Wednesday, September 3, 2014

The Kavkaz Center and the Jihadist Threat, by Giovanni Giacalone

The Kavkaz Center and the Jihadist Threat

The center of Caucasian jihadist media propaganda is located in Europe and it is under the eyes of several European governments who seem to be fully aware of it.
The Kavzkaz Center (Кавказ-центр) is a private website that has been active on the scene for almost two decades. According to its mission the objective of the site is to report events related to Chechnya and to provide international news agencies with news-letters, background information and assistance in making independent journalistic work in Caucasus.

How Western medias define the Kavkaz Center
Western institutes and media such as the Jamestown Foundation and the Guardian have often referred to the Kavkaz Center as “a Chechen separatist website”  or  “a pro-independence website”.[1] [2] [3] [4] [5]
In August 2009, after the Nazran terror attack, the Italian newspaper “La Repubblica” refered to it in the following way:
“….the site already used by the Chechen secessionists to claim responsibility for the takeover of the Dubrovka theater in Moscow and the Beslan school”. [6]
In March 2014, when the Kavkaz Center had reported the death of Caucasian jihadist terror boss Doku Umarov (Доку Хаматович Умаров) , defining him a “martyr”, Fox News and the BBC were still careful to define the center as “the website of Islamic militant groups in Russia's North Caucasus”, while the Los Angeles times preferred the term “insurgent website”. [7] [8]
In these specific last cases related to 2014 the facts are particularly interesting since by this time the Volgograd bombings and the Boston marathon attack, all carried out by the so called “Chechen separatist”, had already occurred.
The Volgograd attacks that took place on December 29th  and 30th 2013 clearly targeted civilians and caused 32 death and about 100 injuries. At the time the Kavkaz Center defined the event as “martyrdom attack”.[9]
In the case of the Boston Marathon bombing, the Kavkaz center did not celebrate the attack, no relations to “martyrdom” but rather about a potential inside job orchestrated by the FBI. [10]
Even though there is still no universally accepted definition of terrorism, it is still possible to agree that an attack that has the clear and direct objective of murdering civilians can be defined as a “terror attack” and consequently those who take an active part in it or who support the attack can be defined as “terrorists”, so it is more than legitimate to ponder why some Western medias are so reluctant in using such term.
Origin and development of the Kavkaz Center
The Kavkaz Center website was created and headed in March 1999 in the city of Grozny, Checnhya, by Movladi Udugov (Мовлади Саидарбиевич Удугов), a skilled propagandist, former Minister of Information of Chechnya, leader of the national information service.
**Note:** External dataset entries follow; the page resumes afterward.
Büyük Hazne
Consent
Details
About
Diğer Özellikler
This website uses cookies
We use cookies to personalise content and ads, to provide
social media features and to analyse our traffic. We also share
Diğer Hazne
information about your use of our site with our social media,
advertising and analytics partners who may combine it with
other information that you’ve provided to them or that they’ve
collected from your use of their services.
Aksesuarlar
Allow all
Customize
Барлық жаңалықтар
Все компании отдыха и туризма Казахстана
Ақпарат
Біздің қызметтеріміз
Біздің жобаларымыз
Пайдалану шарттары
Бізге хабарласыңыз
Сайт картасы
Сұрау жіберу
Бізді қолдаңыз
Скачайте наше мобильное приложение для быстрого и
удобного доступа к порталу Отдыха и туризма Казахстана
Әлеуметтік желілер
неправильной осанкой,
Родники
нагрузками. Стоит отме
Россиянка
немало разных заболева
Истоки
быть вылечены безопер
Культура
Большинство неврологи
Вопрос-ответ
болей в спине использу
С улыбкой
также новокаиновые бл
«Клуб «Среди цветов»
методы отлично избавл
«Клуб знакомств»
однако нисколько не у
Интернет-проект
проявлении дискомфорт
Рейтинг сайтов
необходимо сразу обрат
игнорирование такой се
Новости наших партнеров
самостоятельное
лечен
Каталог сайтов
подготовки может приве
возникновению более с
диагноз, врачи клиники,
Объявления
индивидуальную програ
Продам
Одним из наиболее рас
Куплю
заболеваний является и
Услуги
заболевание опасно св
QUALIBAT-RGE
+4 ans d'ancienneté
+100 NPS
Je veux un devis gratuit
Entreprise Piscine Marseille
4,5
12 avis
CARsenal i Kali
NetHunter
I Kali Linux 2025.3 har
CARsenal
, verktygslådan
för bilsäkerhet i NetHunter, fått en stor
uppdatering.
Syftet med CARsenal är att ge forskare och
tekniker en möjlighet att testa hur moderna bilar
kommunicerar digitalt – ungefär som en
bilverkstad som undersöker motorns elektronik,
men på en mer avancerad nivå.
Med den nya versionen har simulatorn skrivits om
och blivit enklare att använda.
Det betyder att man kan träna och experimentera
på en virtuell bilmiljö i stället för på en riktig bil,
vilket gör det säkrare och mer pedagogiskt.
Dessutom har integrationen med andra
The website now publishes in four languages: Russian, English, Turkish and Arabic, which gives a clear idea of its audience. It is possible to divide the ideological development of the Kavkaz Center in three phases.
A first phase began when the site initially supported the independence of the Chechen Republic of Ichkeria from the Russian Federation. In such phase the religious element was not so evident but rather “masked” behind separatist tasks.
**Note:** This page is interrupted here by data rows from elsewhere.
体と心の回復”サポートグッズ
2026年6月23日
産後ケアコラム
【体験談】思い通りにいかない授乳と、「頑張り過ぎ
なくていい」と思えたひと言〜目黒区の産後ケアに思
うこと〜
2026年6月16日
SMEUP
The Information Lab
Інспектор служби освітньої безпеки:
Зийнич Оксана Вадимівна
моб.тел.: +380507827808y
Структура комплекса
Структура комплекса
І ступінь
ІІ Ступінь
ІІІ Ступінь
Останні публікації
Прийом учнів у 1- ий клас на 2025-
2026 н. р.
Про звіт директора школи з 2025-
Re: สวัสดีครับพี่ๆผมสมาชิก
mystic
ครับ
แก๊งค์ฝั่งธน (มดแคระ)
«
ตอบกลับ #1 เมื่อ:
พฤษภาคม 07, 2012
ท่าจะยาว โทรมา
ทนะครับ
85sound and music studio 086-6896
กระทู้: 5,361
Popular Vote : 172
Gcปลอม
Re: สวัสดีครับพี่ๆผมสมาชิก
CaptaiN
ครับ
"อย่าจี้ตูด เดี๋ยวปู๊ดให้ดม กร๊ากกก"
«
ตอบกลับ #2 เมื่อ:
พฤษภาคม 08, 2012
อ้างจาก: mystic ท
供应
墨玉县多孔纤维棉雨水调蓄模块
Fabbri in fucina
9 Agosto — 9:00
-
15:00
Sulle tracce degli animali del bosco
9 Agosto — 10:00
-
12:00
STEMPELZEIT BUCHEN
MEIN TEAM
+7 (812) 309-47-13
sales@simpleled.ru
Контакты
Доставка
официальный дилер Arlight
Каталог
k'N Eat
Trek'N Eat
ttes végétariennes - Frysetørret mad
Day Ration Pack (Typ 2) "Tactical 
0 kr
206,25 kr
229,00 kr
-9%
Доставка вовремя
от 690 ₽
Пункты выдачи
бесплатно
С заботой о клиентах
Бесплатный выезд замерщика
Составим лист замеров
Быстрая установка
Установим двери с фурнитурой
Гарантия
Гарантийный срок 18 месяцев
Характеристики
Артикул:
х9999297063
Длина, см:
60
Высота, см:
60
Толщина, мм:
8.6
In the second phase the site moved to jihadist propaganda, becoming the news portal of the Caucasian Emirate (Кавказский Эмират), a jihadist group that partially succeeded the secessionist Chechen Republic of Ichkeria.
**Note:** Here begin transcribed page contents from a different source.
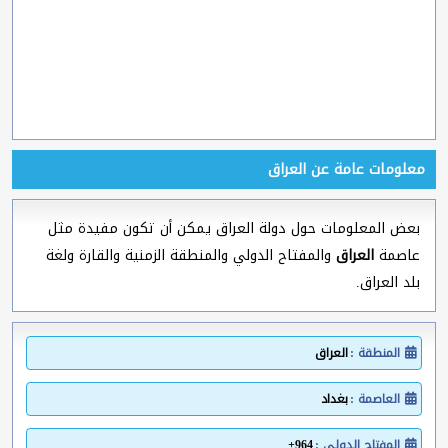
معلومات عامة عن العراق
بعض المعلومات حول دولة العراق يمكن أن تكون مفيدة مثل
عاصمة
العراق
والمفتاح الدولي والمنطقة الزمنية والقارة ولغة
بلد العراق.
المنطقة :
العراق
العاصمة :
بغداد
المفتاح الدولي :
964+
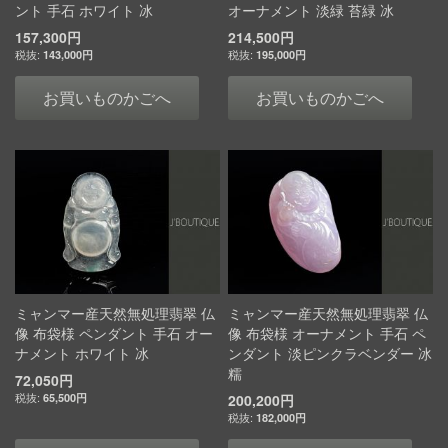
ント 手石 ホワイト 冰
オーナメント 淡緑 苔緑 冰
157,300円
214,500円
143,000円
195,000円
お買いものかごへ
お買いものかごへ
ミャンマー産天然無処理翡翠 仏
ミャンマー産天然無処理翡翠 仏
像 布袋様 ペンダント 手石 オー
像 布袋様 オーナメント 手石 ペ
ナメント ホワイト 冰
ンダント 淡ピンクラベンダー 冰
糯
72,050円
65,500円
200,200円
182,000円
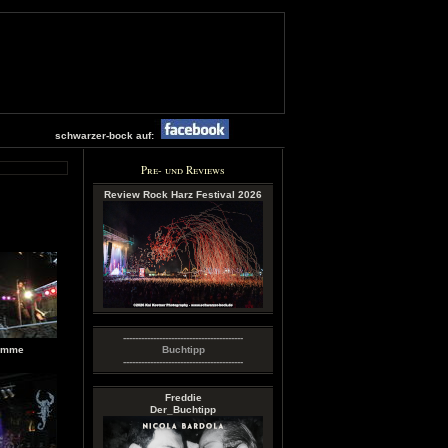
schwarzer-bock auf:
Pre- und Reviews
Review Rock Harz Festival 2026
----------------------------------------
römme
Buchtipp
----------------------------------------
Freddie
Der_Buchtipp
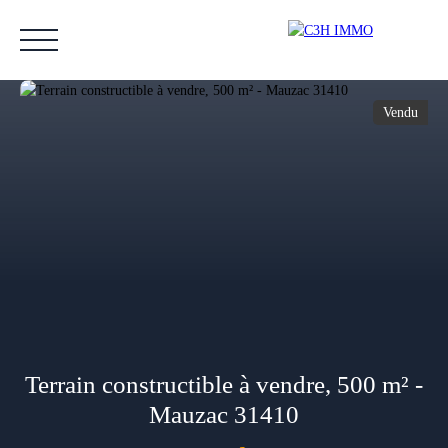
Vendu
Accueil
Acheter
Vendre
Estimer
Nos biens vendus
Notre équipe
Estimation
Terrain constructible à vendre, 500 m² -
Mauzac 31410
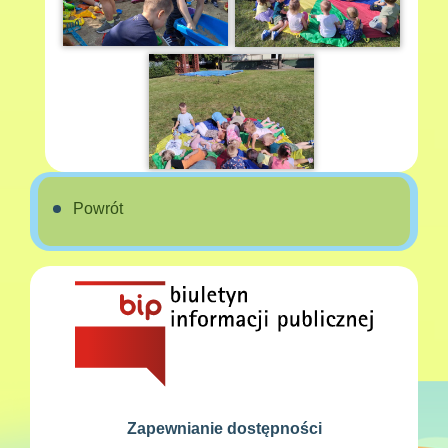
Powrót
Zapewnianie dostępności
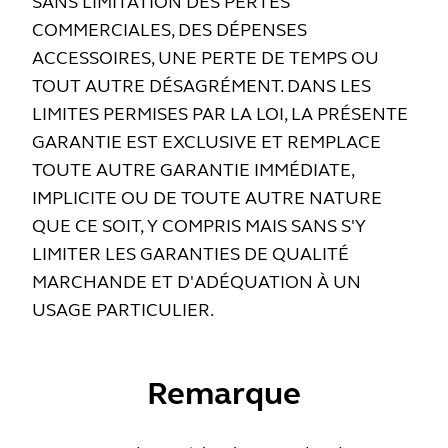
SANS LIMITATION DES PERTES
COMMERCIALES, DES DÉPENSES
ACCESSOIRES, UNE PERTE DE TEMPS OU
TOUT AUTRE DÉSAGRÉMENT. DANS LES
LIMITES PERMISES PAR LA LOI, LA PRÉSENTE
GARANTIE EST EXCLUSIVE ET REMPLACE
TOUTE AUTRE GARANTIE IMMÉDIATE,
IMPLICITE OU DE TOUTE AUTRE NATURE
QUE CE SOIT, Y COMPRIS MAIS SANS S'Y
LIMITER LES GARANTIES DE QUALITÉ
MARCHANDE ET D'ADÉQUATION À UN
USAGE PARTICULIER.
Remarque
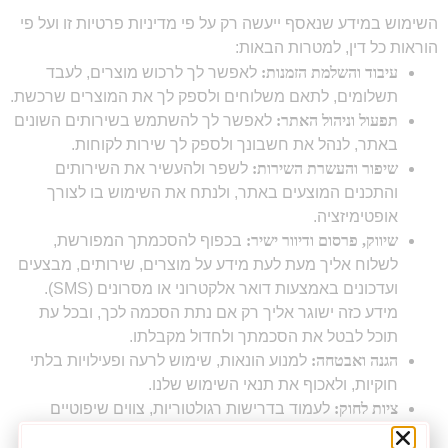
השימוש במידע שנאסף ייעשה רק על פי מדיניות פרטיות זו ועל פי
הוראות כל דין, למטרות הבאות:
עיבוד והשלמת הזמנות:
לאפשר לך לרכוש מוצרים, לעבד
תשלומים, לתאם משלוחים ולספק לך את המוצרים שרכשת.
תפעול וניהול האתר:
לאפשר לך להשתמש בשירותים השונים
באתר, לנהל את חשבונך ולספק לך שירות לקוחות.
שיפור והעשרת השירות:
לשפר ולהעשיר את השירותים
והתכנים המוצעים באתר, ולנתח את השימוש בו לצורך
אופטימיזציה.
שיווק, פרסום ודיוור ישיר:
בכפוף להסכמתך המפורשת,
לשלוח אליך מעת לעת מידע על מוצרים, שירותים, מבצעים
ועדכונים באמצעות דואר אלקטרוני או מסרונים (SMS).
מידע כזה ישוגר אליך רק אם נתת הסכמה לכך, ובכל עת
תוכל לבטל את הסכמתך ולחדול מקבלתו.
הגנה ואבטחה:
למנוע הונאות, שימוש לרעה ופעילויות בלתי
חוקיות, ולאכוף את תנאי השימוש שלנו.
ציות לחוק:
לעמוד בדרישות רגולטוריות, צווים שיפוטיים
ודרישות של רשויות מוסמכות.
Officially announced in October 2007, the Emirate has the objective of establishing an Islamic emirate in the Caucasus region, independent from the Russian Federation. Former president of Ichkeria, Doku Umarov, became its first emir and was killed, probably due to poisoning, in September 2013; he was replaced by Ali Abu Muhammad al-Dagestani, real name Aliaskhab Alibulatovich Kebekov (Али Абу-Мухаммад). [11] [12]
The Caucasus Emirate and its militants were responsible for numerous attacks that targeted non-Muslims but also moderate Muslims who were considered enemies by the jihadists, such as the Sufis.
With the breakout of the war in Ukraine and the spread of ISIL (Islamic state of Iraq and the Levant) in Iraq the Kavkaz Center entered a third phase and took interesting positions on such issues.
In June 2014 the hostilities between the Islamic State of Iraq and the Levant (ISIL) and Syrian brigades have emphasized an already existing friction between rival North Caucasian factions in Syria, specifically Umar al-Chechen’s (Омар Чеченский) faction in ISIL and his former brigade Jaish al-Muhajireen wal-Ansar, which considers itself aligned to the Caucasus Emirate.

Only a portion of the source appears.